A Brief Description of One Man's Death
A Brief Description of One Man's Death
I cannot presume to say what every death feels like. I can only speak to my own, and it was really not all that interesting once the knife was removed and the murderer escaped, but I will do my best to enlighten the reader as to its effects upon my body, and also to its effects on my inner thoughts at the curious moment of passing.
I can tell you that the wound succombed quickly to shock, so there was little pain, but there was the frightening knowledge of something terribly wrong, of some important thing inside of me being irreparably damaged. Having little knowledge of anatomy I cannot say for certain sure what that something was, but the blood was dark, almost black, so I suspect it was the liver, or a kidney that suffered the injury.
The blood was plentiful. It pooled around me until it encircled my every appendage. It touched my face so that its strangely-sweet odor filled my nostrils until I accepted the smell of the blood as being the smell of death itself. I recall being shocked at the amount, and presumed correctly that a body cannot lose that amount of blood and survive.
With the shock and the blood loss came the cold... a deep, down to the bone cold that sent my muscles into spasms. The spasms acted upon my blood vessels like squeezing a sponge. My body did what it could to speed-up the natural process that it instinctively knew had begun. In a final effort at self-preservation I curled myself into a fetal position, my arms pressing into the wounded area in a feeble attempt at both warmth, and to thwart the flow of blood. The effort was far too little, and it came far too late.

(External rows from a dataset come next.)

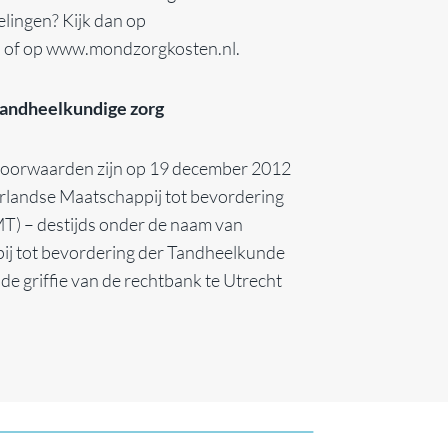
lingen? Kijk dan op
l of op www.mondzorgkosten.nl.
andheelkundige zorg
oorwaarden zijn op 19 december 2012
rlandse Maatschappij tot bevordering
) – destijds onder de naam van
j tot bevordering der Tandheelkunde
e griffie van de rechtbank te Utrecht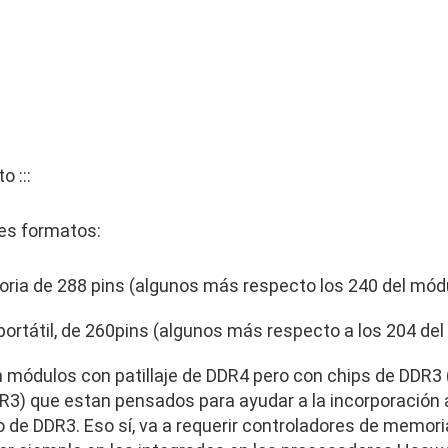
o :::
tes formatos:
ria de 288 pins (algunos más respecto los 240 del mód
rtátil, de 260pins (algunos más respecto a los 204 de
ódulos con patillaje de DDR4 pero con chips de DDR3 (y
3) que estan pensados para ayudar a la incorporación 
 de DDR3. Eso sí, va a requerir controladores de memor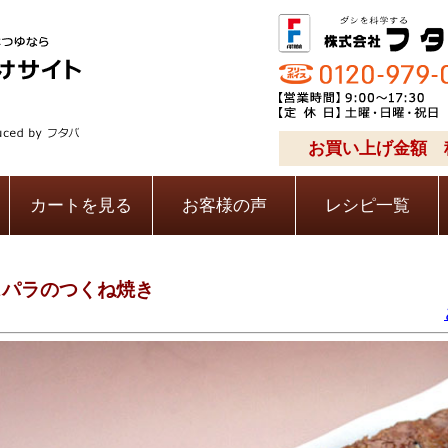
お買い上げ金額 税
カートを見る
お客様の声
レシピ一覧
スパラのつくね焼き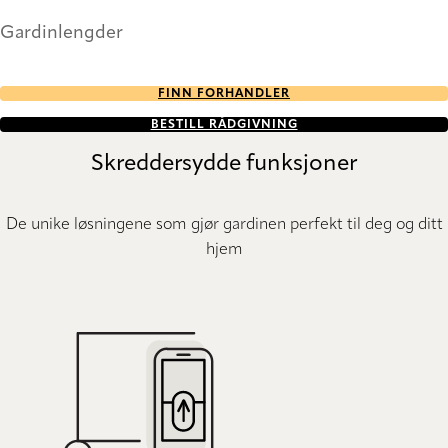
Gardinlengder
FINN FORHANDLER
BESTILL RÅDGIVNING
Skreddersydde funksjoner
De unike løsningene som gjør gardinen perfekt til deg og ditt
hjem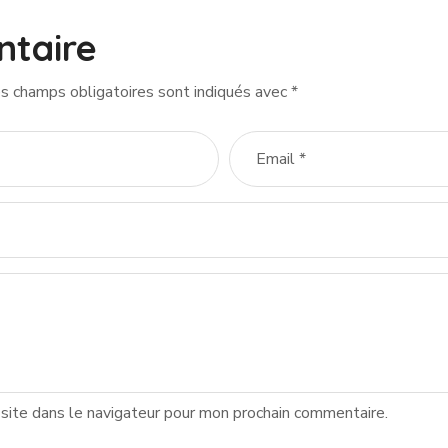
ntaire
s champs obligatoires sont indiqués avec
*
site dans le navigateur pour mon prochain commentaire.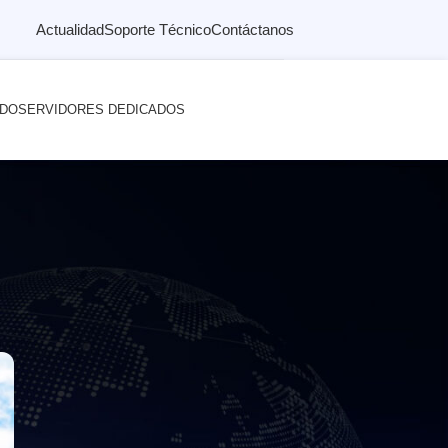
Actualidad
Soporte Técnico
Contáctanos
ADO
SERVIDORES DEDICADOS
ndizaje virtual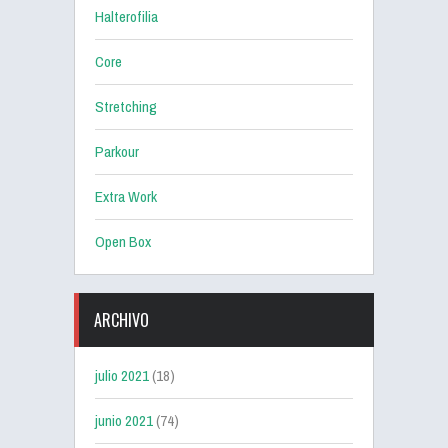
Halterofilia
Core
Stretching
Parkour
Extra Work
Open Box
ARCHIVO
julio 2021
(18)
junio 2021
(74)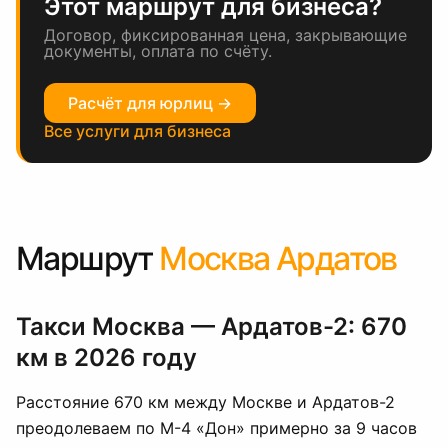
Этот маршрут для бизнеса?
Договор, фиксированная цена, закрывающие
документы, оплата по счёту.
Расчёт для юрлиц →
Все услуги для бизнеса
Маршрут
Москва Ардатов
Такси Москва — Ардатов-2: 670
км в 2026 году
Расстояние 670 км между Москве и Ардатов-2
преодолеваем по М-4 «Дон» примерно за 9 часов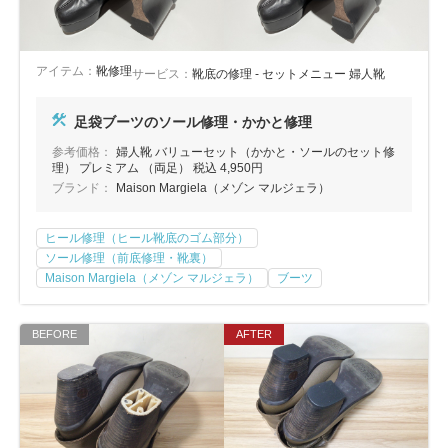
アイテム：
靴修理
サービス：
靴底の修理 - セットメニュー 婦人靴
足袋ブーツのソール修理・かかと修理
参考価格：
婦人靴 バリューセット（かかと・ソールのセット修
理） プレミアム （両足） 税込 4,950円
ブランド：
Maison Margiela（メゾン マルジェラ）
ヒール修理（ヒール靴底のゴム部分）
ソール修理（前底修理・靴裏）
Maison Margiela（メゾン マルジェラ）
ブーツ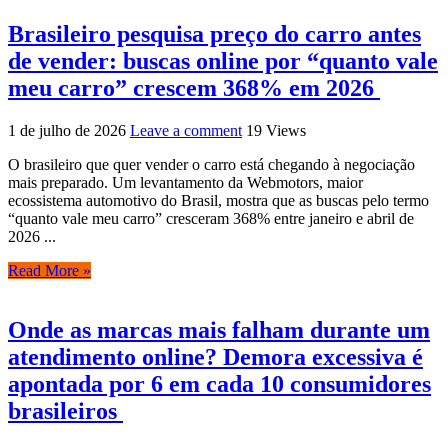
Brasileiro pesquisa preço do carro antes
de vender: buscas online por “quanto vale
meu carro” crescem 368% em 2026
1 de julho de 2026
Leave a comment
19 Views
O brasileiro que quer vender o carro está chegando à negociação
mais preparado. Um levantamento da Webmotors, maior
ecossistema automotivo do Brasil, mostra que as buscas pelo termo
“quanto vale meu carro” cresceram 368% entre janeiro e abril de
2026 ...
Read More »
Onde as marcas mais falham durante um
atendimento online? Demora excessiva é
apontada por 6 em cada 10 consumidores
brasileiros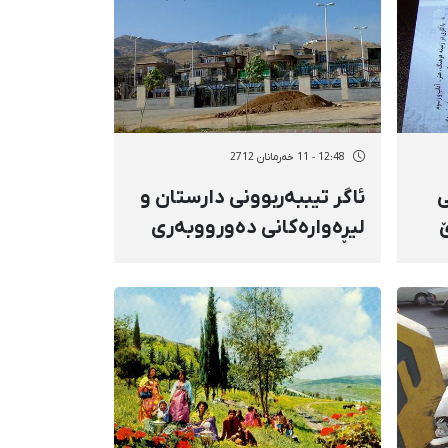
12:48 - 11 خەرمانان 2712
ی
ئاگر تیببەربوونی دارستان و
لیڕەوارەكانی دەورووبەری
شاری مەریوان بەردەامن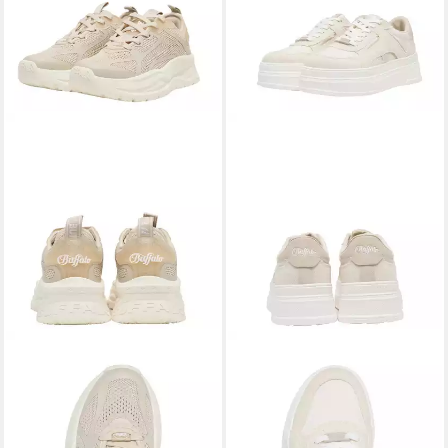
BUFFALO
BUFFALO
Buffalo ZLINK - VEGAN KNIT
Buffalo ZAPE - VEGAN
Sneaker
Sneaker
91,90 €
83,90 €
UVP
109,90 €
UVP
99,90 €
-16%
-16%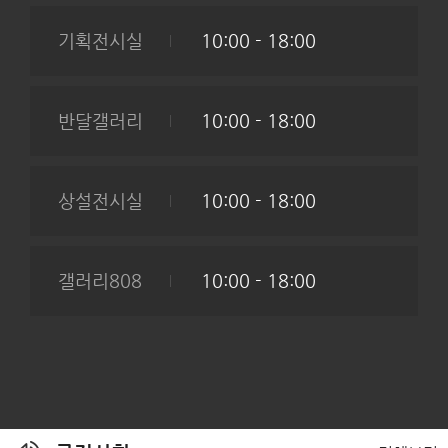
기획전시실
10:00 - 18:00
반달갤러리
10:00 - 18:00
상설전시실
10:00 - 18:00
갤러리808
10:00 - 18:00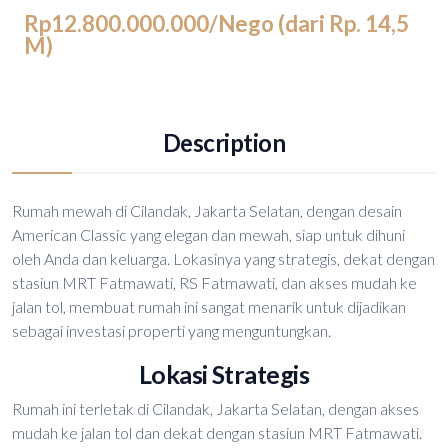
Rp12.800.000.000
/Nego (dari Rp. 14,5
M)
Description
Rumah mewah di Cilandak, Jakarta Selatan, dengan desain
American Classic yang elegan dan mewah, siap untuk dihuni
oleh Anda dan keluarga. Lokasinya yang strategis, dekat dengan
stasiun MRT Fatmawati, RS Fatmawati, dan akses mudah ke
jalan tol, membuat rumah ini sangat menarik untuk dijadikan
sebagai investasi properti yang menguntungkan.
Lokasi Strategis
Rumah ini terletak di Cilandak, Jakarta Selatan, dengan akses
mudah ke jalan tol dan dekat dengan stasiun MRT Fatmawati.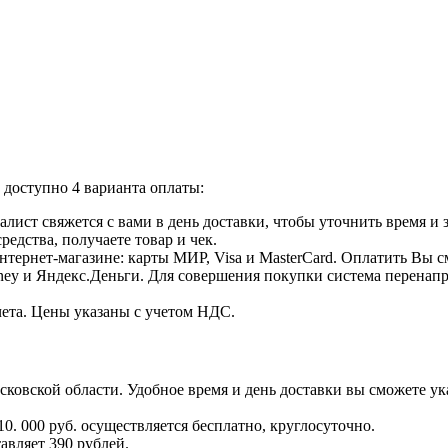
доступно 4 варианта оплаты:
лист свяжется с вами в день доставки, чтобы уточнить время и
едства, получаете товар и чек.
тернет-магазине: карты МИР, Visa и MasterCard. Оплатить Вы с
ey и Яндекс.Деньги. Для совершения покупки система перенапра
чета. Цены указаны с учетом НДС.
овской области. Удобное время и день доставки вы сможете ука
0. 000 руб. осуществляется бесплатно, круглосуточно.
авляет 390 рублей.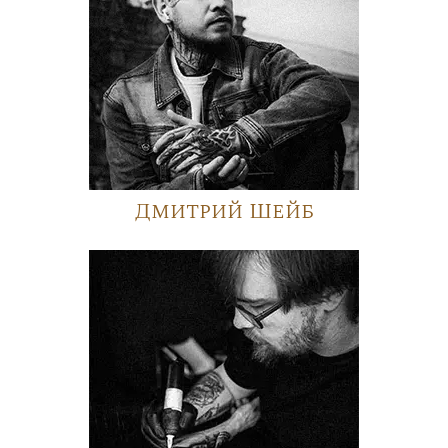
Дмитрий Шейб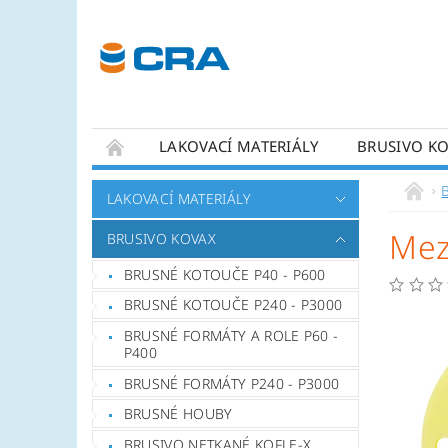
LAKOVACÍ MATERIÁLY
BRUSIVO K
KONTAKTY
LAKOVACÍ MATERIÁLY
Mez
BRUSIVO KOVAX
BRUSNÉ KOTOUČE P40 - P600
BRUSNÉ KOTOUČE P240 - P3000
BRUSNÉ FORMÁTY A ROLE P60 -
P400
BRUSNÉ FORMÁTY P240 - P3000
BRUSNÉ HOUBY
BRUSIVO NETKANÉ KOFLE-X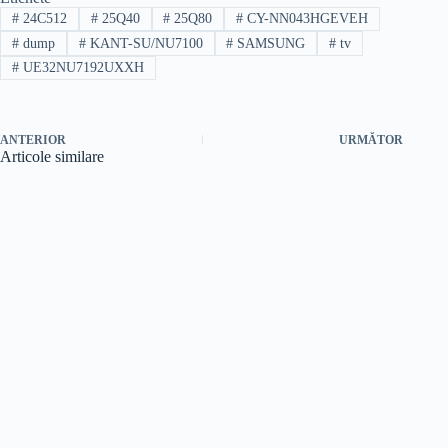
#
24C512
#
25Q40
#
25Q80
#
CY-NN043HGEVEH
#
dump
#
KANT-SU/NU7100
#
SAMSUNG
#
tv
#
UE32NU7192UXXH
ANTERIOR
URMĂTOR
Articole similare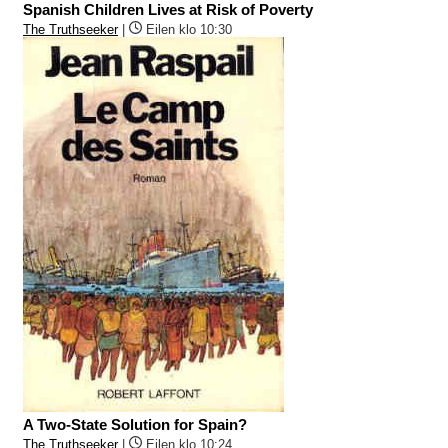
Spanish Children Lives at Risk of Poverty
The Truthseeker
|
Eilen klo 10:30
A Two-State Solution for Spain?
The Truthseeker
|
Eilen klo 10:24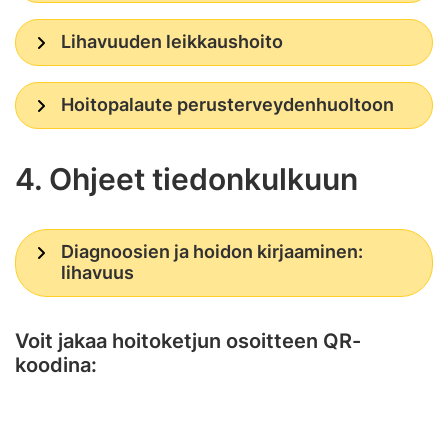
Lihavuuden leikkaushoito
Hoitopalaute perusterveydenhuoltoon
4. Ohjeet tiedonkulkuun
Diagnoosien ja hoidon kirjaaminen:
lihavuus
Voit jakaa hoitoketjun osoitteen QR-
koodina: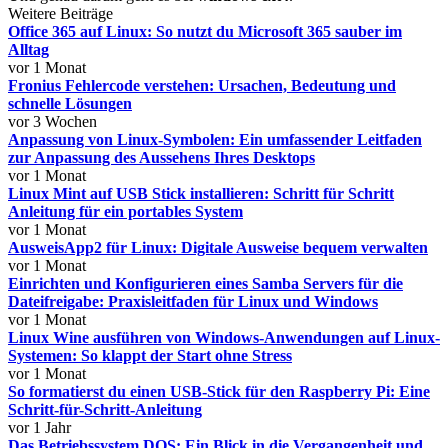
Weitere Beiträge
Office 365 auf Linux: So nutzt du Microsoft 365 sauber im
Alltag
vor 1 Monat
Fronius Fehlercode verstehen: Ursachen, Bedeutung und
schnelle Lösungen
vor 3 Wochen
Anpassung von Linux-Symbolen: Ein umfassender Leitfaden
zur Anpassung des Aussehens Ihres Desktops
vor 1 Monat
Linux Mint auf USB Stick installieren: Schritt für Schritt
Anleitung für ein portables System
vor 1 Monat
AusweisApp2 für Linux: Digitale Ausweise bequem verwalten
vor 1 Monat
Einrichten und Konfigurieren eines Samba Servers für die
Dateifreigabe: Praxisleitfaden für Linux und Windows
vor 1 Monat
Linux Wine ausführen von Windows-Anwendungen auf Linux-
Systemen: So klappt der Start ohne Stress
vor 1 Monat
So formatierst du einen USB-Stick für den Raspberry Pi: Eine
Schritt-für-Schritt-Anleitung
vor 1 Jahr
Das Betriebssystem DOS: Ein Blick in die Vergangenheit und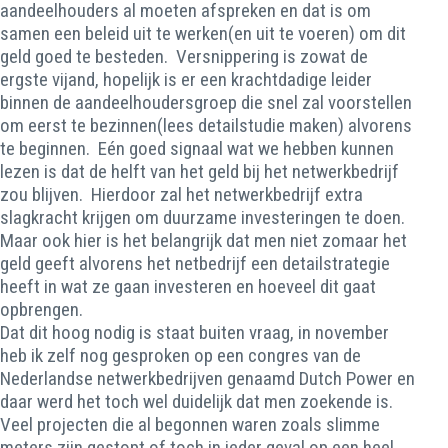
aandeelhouders al moeten afspreken en dat is om
samen een beleid uit te werken(en uit te voeren) om dit
geld goed te besteden. Versnippering is zowat de
ergste vijand, hopelijk is er een krachtdadige leider
binnen de aandeelhoudersgroep die snel zal voorstellen
om eerst te bezinnen(lees detailstudie maken) alvorens
te beginnen. Eén goed signaal wat we hebben kunnen
lezen is dat de helft van het geld bij het netwerkbedrijf
zou blijven. Hierdoor zal het netwerkbedrijf extra
slagkracht krijgen om duurzame investeringen te doen.
Maar ook hier is het belangrijk dat men niet zomaar het
geld geeft alvorens het netbedrijf een detailstrategie
heeft in wat ze gaan investeren en hoeveel dit gaat
opbrengen.
Dat dit hoog nodig is staat buiten vraag, in november
heb ik zelf nog gesproken op een congres van de
Nederlandse netwerkbedrijven genaamd Dutch Power en
daar werd het toch wel duidelijk dat men zoekende is.
Veel projecten die al begonnen waren zoals slimme
meters zijn gestopt of toch in ieder geval op een heel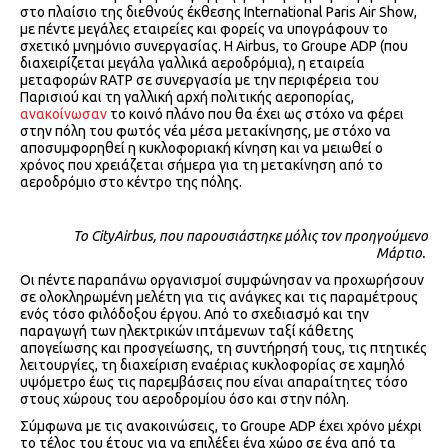
στο πλαίσιο της διεθνούς έκθεσης International Paris Air Show,
με πέντε μεγάλες εταιρείες και φορείς να υπογράφουν το
σχετικό μνημόνιο συνεργασίας. H Airbus, το Groupe ADP (που
διαχειρίζεται μεγάλα γαλλικά αεροδρόμια), η εταιρεία
μεταφορών RATP σε συνεργασία με την περιφέρεια του
Παρισιού και τη γαλλική αρχή πολιτικής αεροπορίας,
ανακοίνωσαν
το κοινό πλάνο που θα έχει ως στόχο να φέρει
στην πόλη του φωτός νέα μέσα μετακίνησης, με στόχο να
αποσυμφορηθεί η κυκλοφοριακή κίνηση και να μειωθεί ο
χρόνος που χρειάζεται σήμερα για τη μετακίνηση από το
αεροδρόμιο στο κέντρο της πόλης.
To CityAirbus, που παρουσιάστηκε μόλις τον προηγούμενο
Μάρτιο.
Οι πέντε παραπάνω οργανισμοί συμφώνησαν να προχωρήσουν
σε ολοκληρωμένη μελέτη για τις ανάγκες και τις παραμέτρους
ενός τόσο φιλόδοξου έργου. Από το σχεδιασμό και την
παραγωγή των ηλεκτρικών ιπτάμενων ταξί κάθετης
απογείωσης και προσγείωσης, τη συντήρησή τους, τις πτητικές
λειτουργίες, τη διαχείριση εναέριας κυκλοφορίας σε χαμηλό
υψόμετρο έως τις παρεμβάσεις που είναι απαραίτητες τόσο
στους χώρους του αεροδρομίου όσο και στην πόλη.
Σύμφωνα με τις ανακοινώσεις, τo Groupe ADP έχει χρόνο μέχρι
το τέλος του έτους για να επιλέξει ένα χώρο σε ένα από τα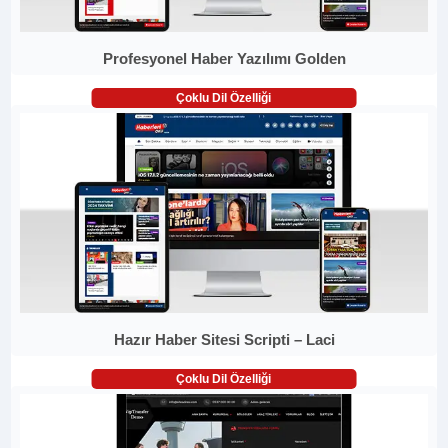
Profesyonel Haber Yazılımı Golden
Çoklu Dil Özelliği
Hazır Haber Sitesi Scripti – Laci
Çoklu Dil Özelliği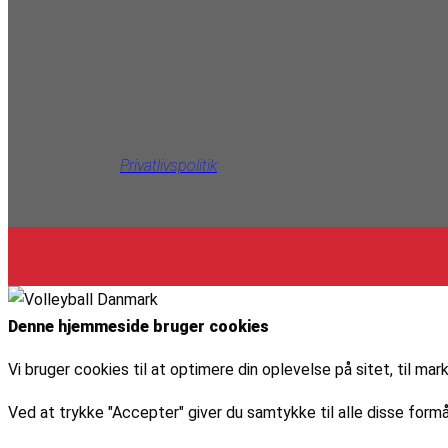
Privatlivspolitik
Denne hjemmeside bruger cookies
Vi bruger cookies til at optimere din oplevelse på sitet, til 
Ved at trykke "Accepter" giver du samtykke til alle disse formå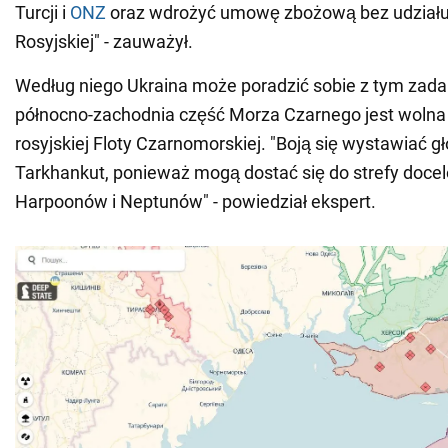
Turcji i
ONZ
oraz wdrożyć umowę zbożową bez udziału
Rosyjskiej" - zauważył.
Według niego Ukraina może poradzić sobie z tym zad
północno-zachodnia część Morza Czarnego jest wolna
rosyjskiej Floty Czarnomorskiej. "Boją się wystawiać g
Tarkhankut, ponieważ mogą dostać się do strefy doce
Harpoonów i Neptunów" - powiedział ekspert.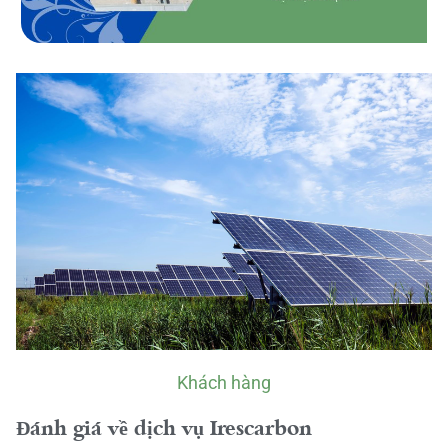
Khách hàng
Đánh giá về dịch vụ Irescarbon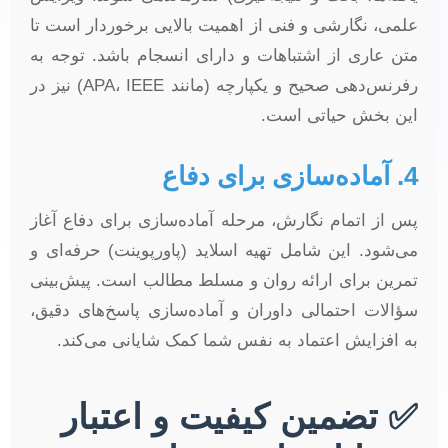
علمی، نگارشی و فنی از اهمیت بالایی برخوردار است تا
متن عاری از اشتباهات و دارای انسجام باشد. توجه به
رفرنس‌دهی صحیح و یکپارچه (مانند APA، IEEE) نیز در
این بخش حیاتی است.
4. آماده‌سازی برای دفاع
پس از اتمام نگارش، مرحله آماده‌سازی برای دفاع آغاز
می‌شود. این شامل تهیه اسلاید (پاورپوینت) حرفه‌ای و
تمرین برای ارائه روان و مسلط مطالب است. پیش‌بینی
سؤالات احتمالی داوران و آماده‌سازی پاسخ‌های دقیق،
به افزایش اعتماد به نفس شما کمک شایانی می‌کند.
✅ تضمین کیفیت و اعتبار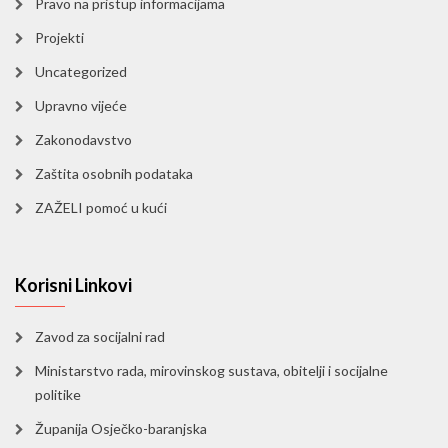
Pravo na pristup informacijama
Projekti
Uncategorized
Upravno vijeće
Zakonodavstvo
Zaštita osobnih podataka
ZAŽELI pomoć u kući
Korisni Linkovi
Zavod za socijalni rad
Ministarstvo rada, mirovinskog sustava, obitelji i socijalne
politike
Županija Osječko-baranjska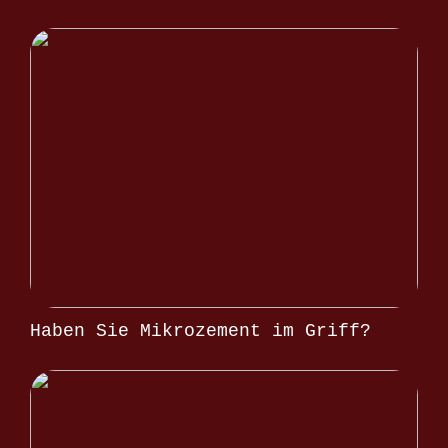
Haben Sie Mikrozement im Griff?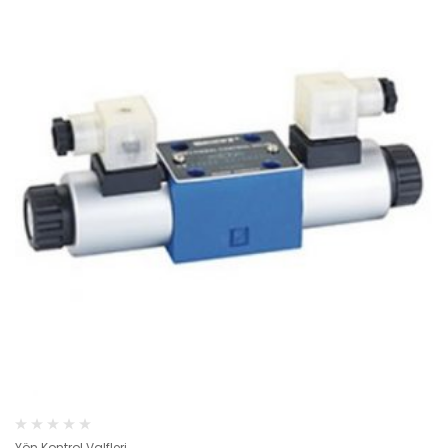
Yön Kontrol Valfleri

And finally came the exhaustion, an overwhelming desire to sleep that pressed against my eyelids with an enormous weight that willed them shut, a feeling not unlike the sun gives you after a heavy, afternoon meal. My eyes closed under that weight. Sleep massaged my temples with the gentlest of fingers, but something inside my head, something in the folded gray matter of my brain railed against it, knowing that, at this point in time, every second, every feeling, every thought was sacred, and that I must induce one more of each! To sleep was never to awaken, but I was so very tired. I wondered then that I could really die! I would be no more. In my vanity that did not seem plausible, that the world could carry on without me. Of course I had always known that I could die, that I would die someday, but now that it was upon me, I did not deem it acceptable. Who gave that person, that murderer, the right to end me, to take the only thing that really belonged to me and to run away into the night? How is it that he should live and not me? I? To die? I, who was life’s greatest advocate! I, who was filled only moments ago with joy and song? I, to vanish as though I had never existed?